**Exercise:** In your copy of the data, include no pictures and alter nothing else.

Collection entries:
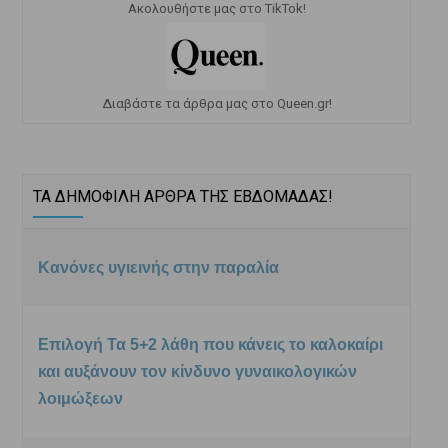
Ακολουθήστε μας στο TikTok!
Διαβάστε τα άρθρα μας στο Queen.gr!
ΤΑ ΔΗΜΟΦΙΛΗ ΑΡΘΡΑ ΤΗΣ ΕΒΔΟΜΑΔΑΣ!
Κανόνες υγιεινής στην παραλία
Επιλογή Τα 5+2 λάθη που κάνεις το καλοκαίρι
και αυξάνουν τον κίνδυνο γυναικολογικών
λοιμώξεων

**Exercise output:**
Ακολουθήστε μας στο TikTok!
Διαβάστε τα άρθρα μας στο Queen.gr!
ΤΑ ΔΗΜΟΦΙΛΗ ΑΡΘΡΑ ΤΗΣ ΕΒΔΟΜΑΔΑΣ!
Κανόνες υγιεινής στην παραλία
Επιλογή Τα 5+2 λάθη που κάνεις το καλοκαίρι
και αυξάνουν τον κίνδυνο γυναικολογικών
λοιμώξεων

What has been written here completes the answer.